= Kapeliele Tufele III =

Kapeliele Tufele III was a king of Uvea, who ruled from 17 April 1950 until 17 November 1953. He was preceded by Pelenato Fuluhea, and succeeded by Aloisia Brial.

==Rise to power==
In April 1950, dissension appeared within the Wallisian leadership, “relaying the social problems of the time: authoritarianism of certain civil servants; generational divide in the local clergy; return of Wallisians sensitized to “union” ideas”. Faced with opposition, particularly from the Hihifo District, King Pelenato Fuluhea resigned on 11 April. On 13 April, the chiefs elected Emmanuel Brial, a French merchant and son of Aloisia Brial (thus attached to a royal line). However, the appointment was opposed by the French resident as he did not want a Frenchman to become king of Wallis. Kapeliele Tufele, aged 70, was then elected on 17 April as a “transition king”.

==Reign and resignation==
According to Gildas Pressensé, “Kapeliele Tufele, known as Setu – much older [than his predecessor], was very conservative and very attached to his customary prerogatives, often ignoring the presence of the Resident of France”. Relations become very tense with the resident, the latter attempting three times to have him dismissed.

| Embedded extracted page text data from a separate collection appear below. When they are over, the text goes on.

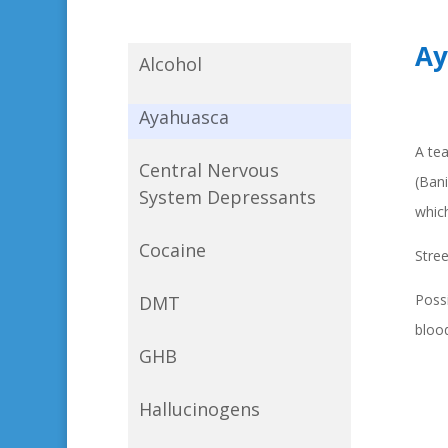
Ay
Alcohol
Ayahuasca
A tea
Central Nervous
(Bani
System Depressants
which
Cocaine
Stre
Possi
DMT
blood
GHB
Hallucinogens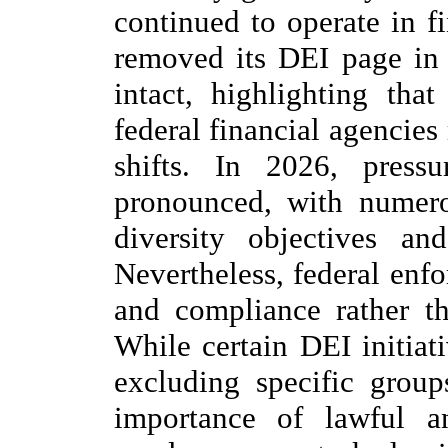
continued to operate in f
removed its DEI page in
intact, highlighting that
federal financial agencies
shifts. In 2026, press
pronounced, with numerou
diversity objectives and
Nevertheless, federal enf
and compliance rather th
While certain DEI initiat
excluding specific group
importance of lawful an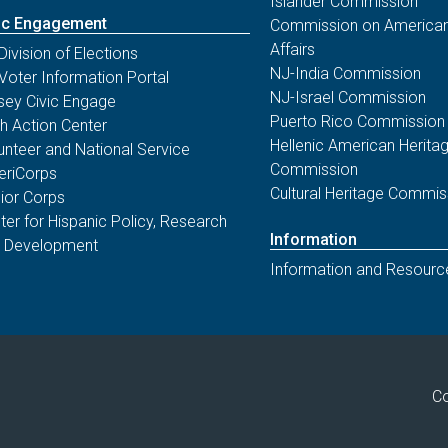
Islander Commission
ic Engagement
Commission on American
Affairs
Division of Elections
NJ-India Commission
Voter Information Portal
NJ-Israel Commission
sey Civic Engage
Puerto Rico Commission
th Action Center
Hellenic American Herita
unteer and National Service
Commission
riCorps
Cultural Heritage Commis
ior Corps
ter for Hispanic Policy, Research
Information
 Development
Information and Resourc
Co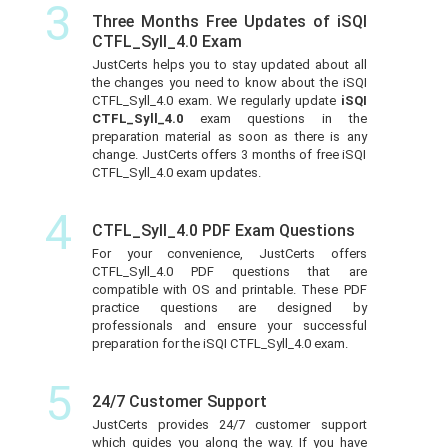
3
Three Months Free Updates of iSQI
CTFL_Syll_4.0 Exam
JustCerts helps you to stay updated about all
the changes you need to know about the iSQI
CTFL_Syll_4.0 exam. We regularly update
iSQI
CTFL_Syll_4.0
exam questions in the
preparation material as soon as there is any
change. JustCerts offers 3 months of free iSQI
CTFL_Syll_4.0 exam updates.
4
CTFL_Syll_4.0 PDF Exam Questions
For your convenience, JustCerts offers
CTFL_Syll_4.0 PDF questions that are
compatible with OS and printable. These PDF
practice questions are designed by
professionals and ensure your successful
preparation for the iSQI CTFL_Syll_4.0 exam.
5
24/7 Customer Support
JustCerts provides 24/7 customer support
which guides you along the way. If you have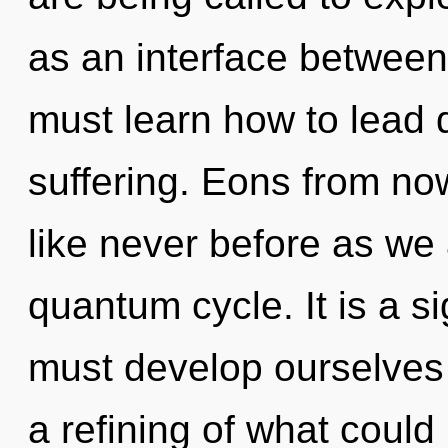
as an interface between
must learn how to lead d
suffering. Eons from now
like never before as we
quantum cycle. It is a s
must develop ourselves 
a refining of what could 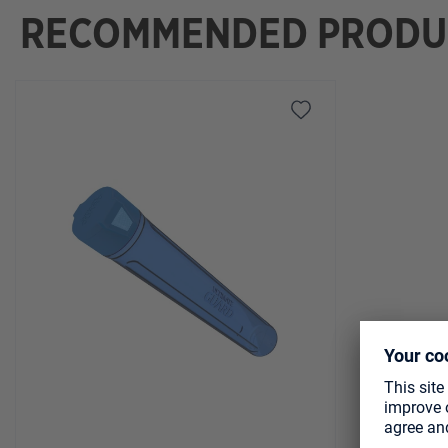
RECOMMENDED PRODU
Skip product gallery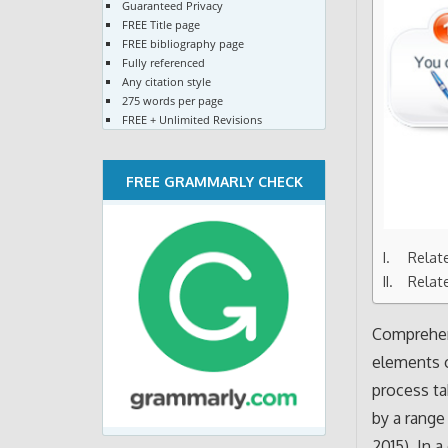
Guaranteed Privacy
FREE Title page
FREE bibliography page
Fully referenced
Any citation style
275 words per page
FREE + Unlimited Revisions
FREE GRAMMARLY CHECK
Relat
Relat
Comprehen
elements o
process ta
by a range
2015). In 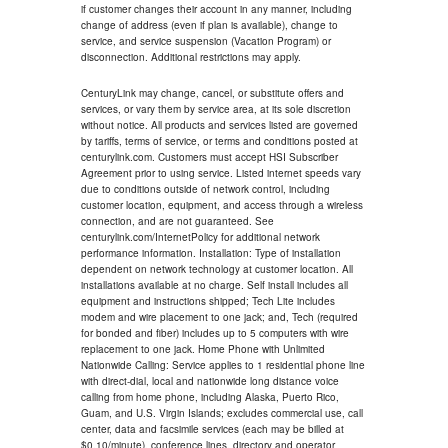
if customer changes their account in any manner, including
change of address (even if plan is available), change to
service, and service suspension (Vacation Program) or
disconnection. Additional restrictions may apply.
CenturyLink may change, cancel, or substitute offers and
services, or vary them by service area, at its sole discretion
without notice. All products and services listed are governed
by tariffs, terms of service, or terms and conditions posted at
centurylink.com. Customers must accept HSI Subscriber
Agreement prior to using service. Listed internet speeds vary
due to conditions outside of network control, including
customer location, equipment, and access through a wireless
connection, and are not guaranteed. See
centurylink.com/InternetPolicy for additional network
performance information. Installation: Type of installation
dependent on network technology at customer location. All
installations available at no charge. Self install includes all
equipment and instructions shipped; Tech Lite includes
modem and wire placement to one jack; and, Tech (required
for bonded and fiber) includes up to 5 computers with wire
replacement to one jack. Home Phone with Unlimited
Nationwide Calling: Service applies to 1 residential phone line
with direct-dial, local and nationwide long distance voice
calling from home phone, including Alaska, Puerto Rico,
Guam, and U.S. Virgin Islands; excludes commercial use, call
center, data and facsimile services (each may be billed at
$0.10/minute), conference lines, directory and operator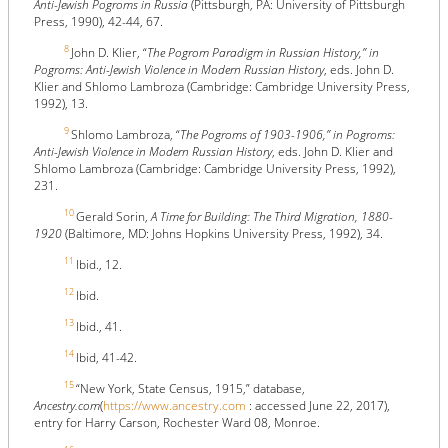
Anti-Jewish Pogroms in Russia
(Pittsburgh, PA: University of Pittsburgh
Press, 1990), 42-44, 67.
8
John D. Klier, “
The Pogrom Paradigm in Russian History,” in
Pogroms: Anti-Jewish Violence in Modern Russian History
, eds. John D.
Klier and Shlomo Lambroza (Cambridge: Cambridge University Press,
1992), 13.
9
Shlomo Lambroza, “
The Pogroms of 1903-1906,” in Pogroms:
Anti-Jewish Violence in Modern Russian History
, eds. John D. Klier and
Shlomo Lambroza (Cambridge: Cambridge University Press, 1992),
231.
10
Gerald Sorin,
A Time for Building: The Third Migration, 1880-
1920
(Baltimore, MD: Johns Hopkins University Press, 1992), 34.
11
Ibid., 12.
12
Ibid.
13
Ibid., 41.
14
Ibid, 41-42.
15
“New York, State Census, 1915,” database,
Ancestry.com
(
https://www.ancestry.com
: accessed June 22, 2017),
entry for Harry Carson, Rochester Ward 08, Monroe.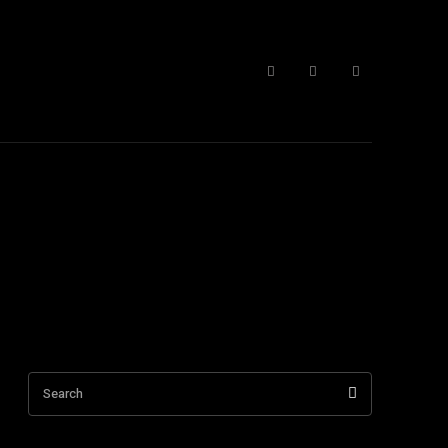
 Form
More
Search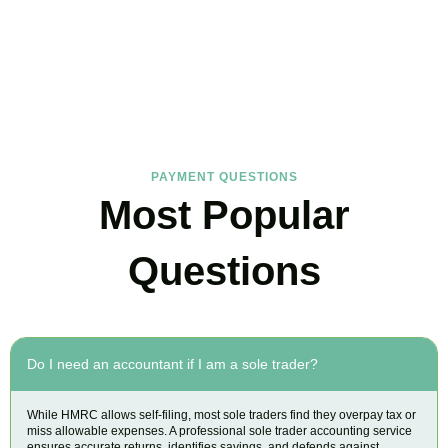
FAQs
Find the answers you are looking for
PAYMENT QUESTIONS
Most Popular
Questions
Do I need an accountant if I am a sole trader?
While HMRC allows self-filing, most sole traders find they overpay tax or
miss allowable expenses. A professional sole trader accounting service
ensures accurate returns, identifies savings, and defends against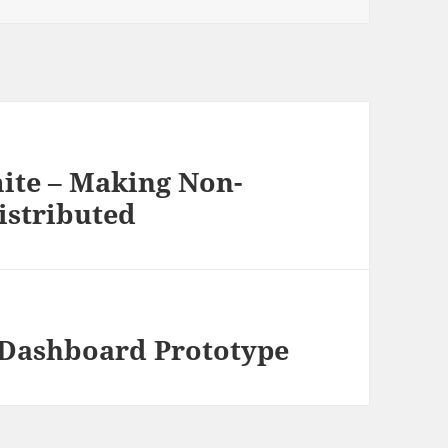
ite – Making Non-
istributed
 Dashboard Prototype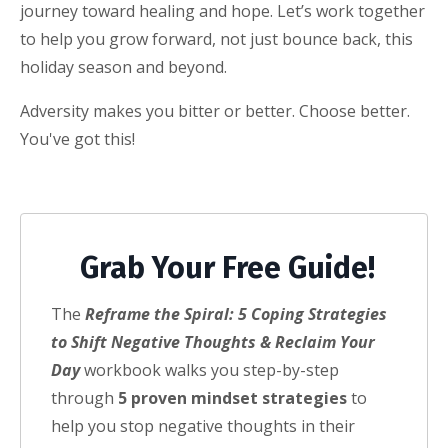
journey toward healing and hope. Let’s work together
to help you grow forward, not just bounce back, this
holiday season and beyond.
Adversity makes you bitter or better. Choose better.
You've got this!
Grab Your Free Guide!
The
Reframe the Spiral: 5 Coping Strategies
to Shift Negative Thoughts & Reclaim Your
Day
workbook walks you step-by-step
through
5 proven mindset strategies
to
help you stop negative thoughts in their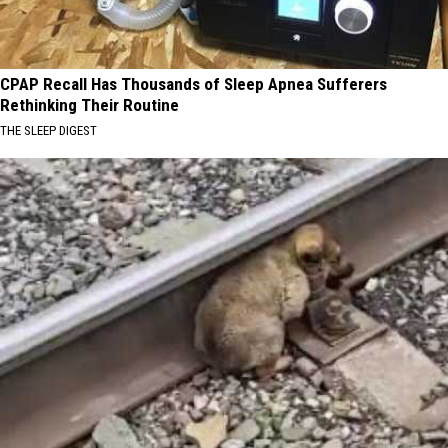
CPAP Recall Has Thousands of Sleep Apnea Sufferers
Rethinking Their Routine
THE SLEEP DIGEST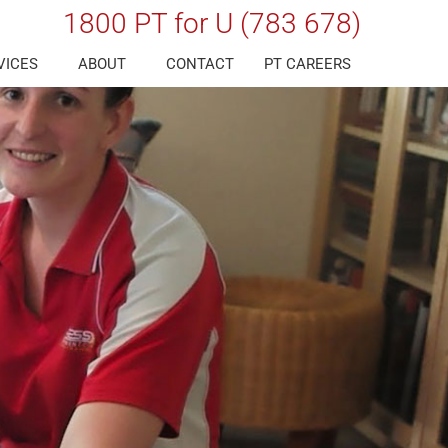
1800 PT for U (783 678)
VICES
ABOUT
CONTACT
PT CAREERS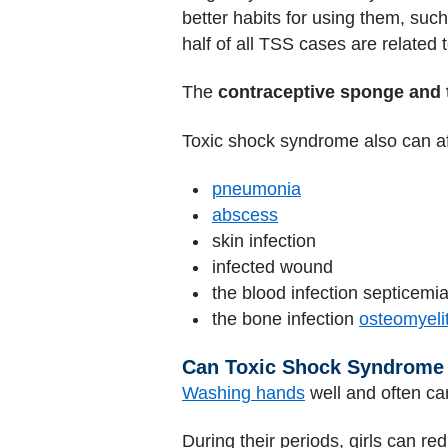
better habits for using them, su
half of all TSS cases are related 
The
contraceptive sponge and 
Toxic shock syndrome also can a
pneumonia
abscess
skin infection
infected wound
the blood infection septicemi
the bone infection
osteomyelit
Can Toxic Shock Syndrome
Washing hands
well and often ca
During their periods, girls can red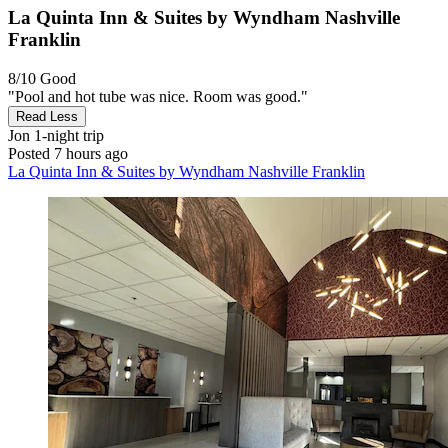
La Quinta Inn & Suites by Wyndham Nashville
Franklin
8/10
Good
"Pool and hot tube was nice. Room was good."
Read Less
Jon
1-night trip
Posted 7 hours ago
La Quinta Inn & Suites by Wyndham Nashville Franklin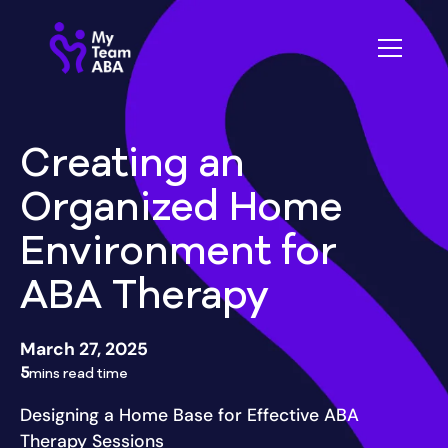
Creating an
Organized Home
Environment for
ABA Therapy
March 27, 2025
5
mins read time
Designing a Home Base for Effective ABA
Therapy Sessions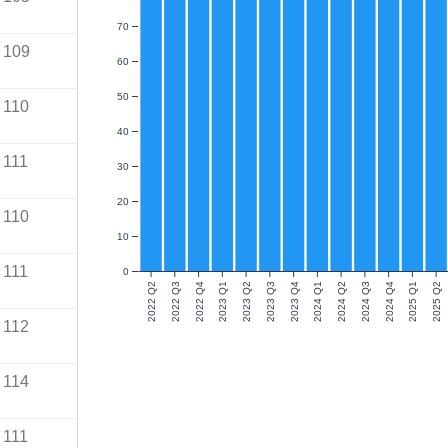
70
109
60
50
110
40
111
30
20
110
10
111
0
2022 Q2
2022 Q3
2022 Q4
2023 Q1
2023 Q2
2023 Q3
2023 Q4
2024 Q1
2024 Q2
2024 Q3
2024 Q4
2025 Q1
2025 Q2
112
114
111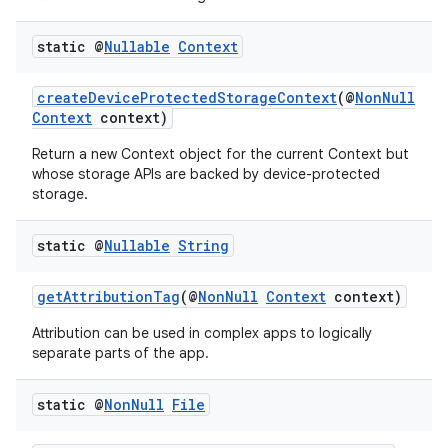
static @
Nullable
Context
createDeviceProtectedStorageContext
(@
NonNull
Context
context)
Return a new Context object for the current Context but
whose storage APIs are backed by device-protected
storage.
static @
Nullable
String
getAttributionTag
(@
NonNull
Context
context)
Attribution can be used in complex apps to logically
separate parts of the app.
static @
Non
Null
File
rors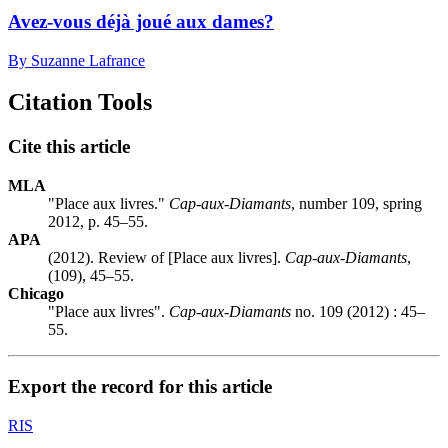
Avez-vous déjà joué aux dames?
By Suzanne Lafrance
Citation Tools
Cite this article
MLA
"Place aux livres."
Cap-aux-Diamants
, number 109, spring
2012, p. 45–55.
APA
(2012). Review of [Place aux livres].
Cap-aux-Diamants
,
(109), 45–55.
Chicago
"Place aux livres".
Cap-aux-Diamants
no. 109 (2012) : 45–
55.
Export the record for this article
RIS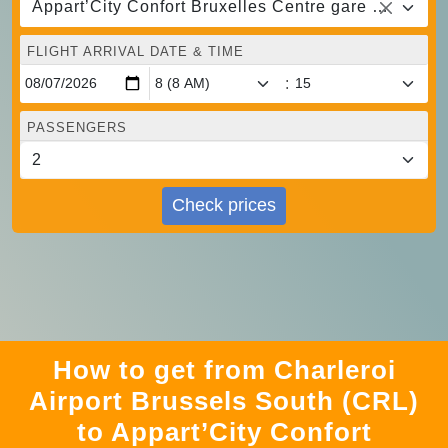
Appart’City Confort Bruxelles Centre gare du midi, Brussels
FLIGHT ARRIVAL DATE & TIME
:
PASSENGERS
Check prices
How to get from Charleroi
Airport Brussels South (CRL)
to Appart’City Confort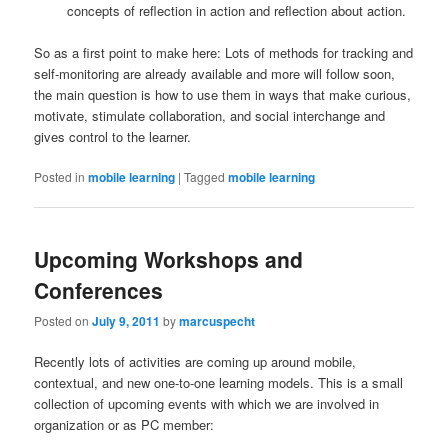
concepts of reflection in action and reflection about action.
So as a first point to make here: Lots of methods for tracking and
self-monitoring are already available and more will follow soon,
the main question is how to use them in ways that make curious,
motivate, stimulate collaboration, and social interchange and
gives control to the learner.
Posted in
mobile learning
|
Tagged
mobile learning
Upcoming Workshops and
Conferences
Posted on
July 9, 2011
by
marcuspecht
Recently lots of activities are coming up around mobile,
contextual, and new one-to-one learning models. This is a small
collection of upcoming events with which we are involved in
organization or as PC member: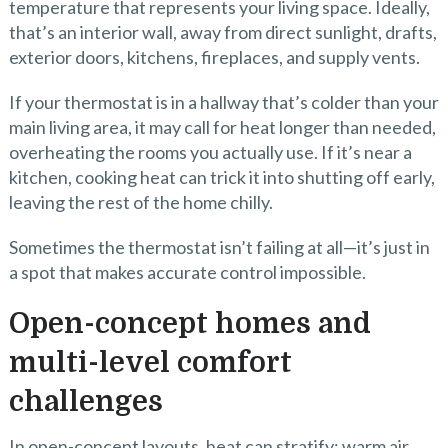
temperature that represents your living space. Ideally,
that’s an interior wall, away from direct sunlight, drafts,
exterior doors, kitchens, fireplaces, and supply vents.
If your thermostat is in a hallway that’s colder than your
main living area, it may call for heat longer than needed,
overheating the rooms you actually use. If it’s near a
kitchen, cooking heat can trick it into shutting off early,
leaving the rest of the home chilly.
Sometimes the thermostat isn’t failing at all—it’s just in
a spot that makes accurate control impossible.
Open-concept homes and
multi-level comfort
challenges
In open-concept layouts, heat can stratify: warm air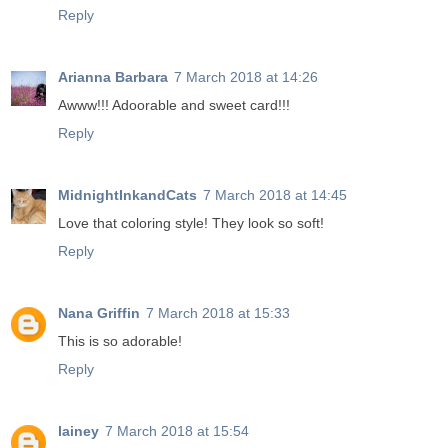
Reply
Arianna Barbara
7 March 2018 at 14:26
Awww!!! Adoorable and sweet card!!!
Reply
MidnightInkandCats
7 March 2018 at 14:45
Love that coloring style! They look so soft!
Reply
Nana Griffin
7 March 2018 at 15:33
This is so adorable!
Reply
lainey
7 March 2018 at 15:54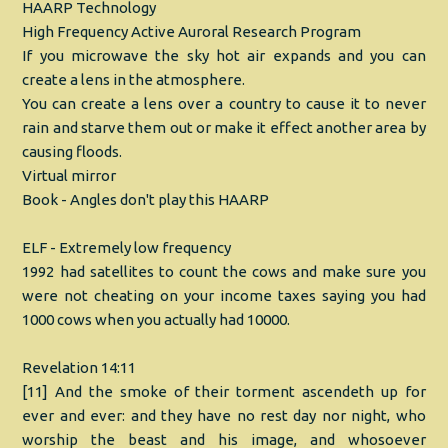
HAARP Technology
High Frequency Active Auroral Research Program
If you microwave the sky hot air expands and you can
create a lens in the atmosphere.
You can create a lens over a country to cause it to never
rain and starve them out or make it effect another area by
causing floods.
Virtual mirror
Book - Angles don't play this HAARP
ELF - Extremely low frequency
1992 had satellites to count the cows and make sure you
were not cheating on your income taxes saying you had
1000 cows when you actually had 10000.
Revelation 14:11
[11] And the smoke of their torment ascendeth up for
ever and ever: and they have no rest day nor night, who
worship the beast and his image, and whosoever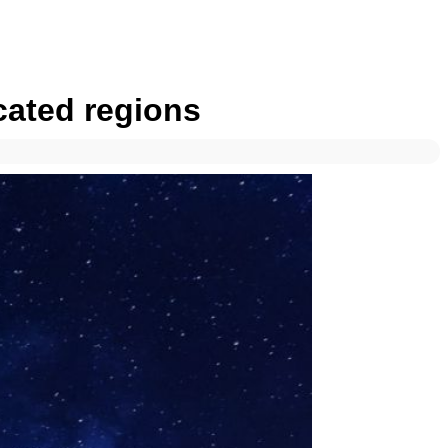
cated regions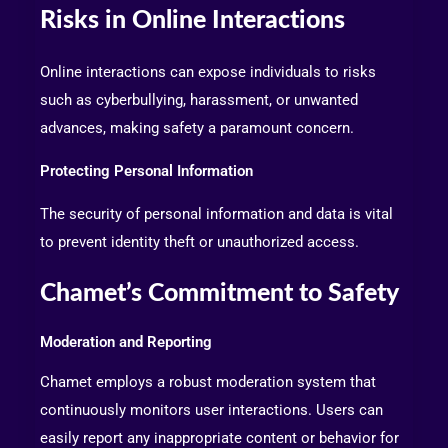
Risks in Online Interactions
Online interactions can expose individuals to risks
such as cyberbullying, harassment, or unwanted
advances, making safety a paramount concern.
Protecting Personal Information
The security of personal information and data is vital
to prevent identity theft or unauthorized access.
Chamet’s Commitment to Safety
Moderation and Reporting
Chamet employs a robust moderation system that
continuously monitors user interactions. Users can
easily report any inappropriate content or behavior for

Bishop Alexandre Poncet successfully opposed his dismissal for the first time, but the customary chiefs decided to ignore the second time, which for Frédéric Angleviel represented the mark of "political maturity" in the face of the influence of the clergy in Wallis.

Kapeliele Tufele abdicated on 17 November 1953. After negotiations between the royal families and with the approval of France's High Commissioner to the Pacific Ocean, Aloisia Brial was elected Queen of Uvea on 22 December 1953.